# Single TBG enough for squirrel/rabbit hunting?



## tinbird (Feb 20, 2013)

A real Noob here guys and I've spent more than a few of my minutes searching various slingshot forums, the web, the rosetta stone, tea leaves and the pschic friends network and can proudly say that I'm really confused at best.

My question is: would the above set up with a Hatcock Sniper be enough to hunt squirrels/rabbits if I were to use 3/8" hexnuts?

Should these hexnuts be weighted with lead for a single TBG setup?

I would be limiting my shots to distances that I can reliably make hits to a 1" circle.

I am just learning to use my SS and so, at this juncture, I'm not proficient enough to want to use the SS yet to hunt with.

I realize that a lot of hunting setups use multibands, but I wish to start out at an easily manageable draw weight.

My bands are 7" in length

Draw length, anchoring at base of ear is: 32"

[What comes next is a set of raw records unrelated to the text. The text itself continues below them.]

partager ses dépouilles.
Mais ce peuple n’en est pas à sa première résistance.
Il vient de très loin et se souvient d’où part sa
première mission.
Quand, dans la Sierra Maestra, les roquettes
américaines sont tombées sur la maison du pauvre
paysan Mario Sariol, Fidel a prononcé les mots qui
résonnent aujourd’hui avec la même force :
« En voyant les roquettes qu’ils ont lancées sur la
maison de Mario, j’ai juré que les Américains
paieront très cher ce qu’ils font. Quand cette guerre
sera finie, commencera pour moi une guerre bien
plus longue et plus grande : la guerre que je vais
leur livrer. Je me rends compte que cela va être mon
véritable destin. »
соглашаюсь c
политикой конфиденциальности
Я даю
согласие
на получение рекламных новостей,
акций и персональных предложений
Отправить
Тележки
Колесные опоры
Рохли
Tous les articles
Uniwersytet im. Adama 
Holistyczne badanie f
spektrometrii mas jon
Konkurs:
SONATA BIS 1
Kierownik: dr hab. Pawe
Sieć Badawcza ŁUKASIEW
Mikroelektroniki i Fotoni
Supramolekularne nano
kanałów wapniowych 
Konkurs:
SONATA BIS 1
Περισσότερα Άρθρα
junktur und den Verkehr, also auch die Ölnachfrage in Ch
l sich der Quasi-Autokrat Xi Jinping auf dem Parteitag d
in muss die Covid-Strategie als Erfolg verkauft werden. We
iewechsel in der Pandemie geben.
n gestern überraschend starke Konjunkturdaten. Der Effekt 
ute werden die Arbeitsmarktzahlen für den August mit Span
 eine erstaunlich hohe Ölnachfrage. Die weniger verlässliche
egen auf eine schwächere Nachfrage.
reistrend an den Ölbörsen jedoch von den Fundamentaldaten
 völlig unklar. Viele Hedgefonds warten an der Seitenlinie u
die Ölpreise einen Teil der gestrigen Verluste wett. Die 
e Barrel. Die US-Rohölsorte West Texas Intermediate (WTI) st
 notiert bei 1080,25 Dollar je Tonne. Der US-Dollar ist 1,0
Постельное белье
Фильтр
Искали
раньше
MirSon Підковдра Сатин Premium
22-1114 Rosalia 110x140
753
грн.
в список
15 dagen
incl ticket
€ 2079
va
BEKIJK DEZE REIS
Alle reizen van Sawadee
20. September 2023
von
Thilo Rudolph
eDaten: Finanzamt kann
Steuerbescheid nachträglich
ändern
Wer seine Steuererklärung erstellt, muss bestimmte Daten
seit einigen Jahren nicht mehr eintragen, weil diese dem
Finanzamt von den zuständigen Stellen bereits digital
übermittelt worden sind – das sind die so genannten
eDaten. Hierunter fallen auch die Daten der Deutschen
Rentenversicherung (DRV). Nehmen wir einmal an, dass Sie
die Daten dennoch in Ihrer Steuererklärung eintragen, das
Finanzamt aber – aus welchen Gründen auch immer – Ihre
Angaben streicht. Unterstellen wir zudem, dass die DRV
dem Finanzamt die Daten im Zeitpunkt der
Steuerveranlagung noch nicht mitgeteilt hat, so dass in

I want to also thank everyone on this forum for a great site and supportive responses that I've noted while spending countless hours on here so far!!!

Tb


----------



## shew97 (Feb 13, 2014)

I use a 1in to 3/4in taper and kill squirrels and rabbits


----------



## treefork (Feb 1, 2010)

Singles are plenty powerful. Tapping a small piece of lead in the center of the hex nut will make a huge difference in energy delivered.

Oh and , Welcome to the forum !


----------



## Charles (Aug 26, 2010)

You are on the right track with respect to draw weight. Going for really heavy draw is just going to degrade your accuracy. Use what you are comfortable with and can shoot well. Practice, practice, practice. Single TBG will do just fine for you on small game as long as you can take head shots.

Cheers ..... Charles


----------



## zippo (Jul 9, 2014)

Yup 1" to 3/4" taper is great.. i love it with 10mm lead.


----------



## tinbird (Feb 20, 2013)

Thanx for the responses and welcome guys, it's nice to be part of a forum that is as supportive and informative as this one !!!

Tb


----------